Supplied material:

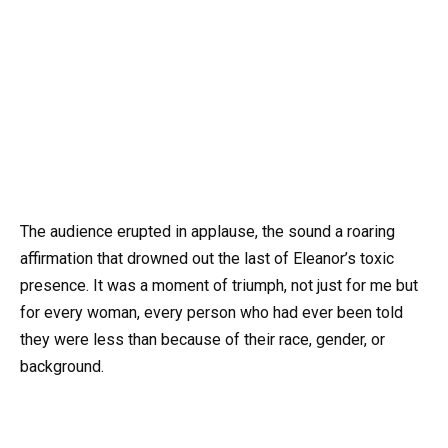
The audience erupted in applause, the sound a roaring
affirmation that drowned out the last of Eleanor’s toxic
presence. It was a moment of triumph, not just for me but
for every woman, every person who had ever been told
they were less than because of their race, gender, or
background.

What to do: Type the material out again exactly. Skip the pictures.

Output of the exercise:
The audience erupted in applause, the sound a roaring
affirmation that drowned out the last of Eleanor’s toxic
presence. It was a moment of triumph, not just for me but
for every woman, every person who had ever been told
they were less than because of their race, gender, or
background.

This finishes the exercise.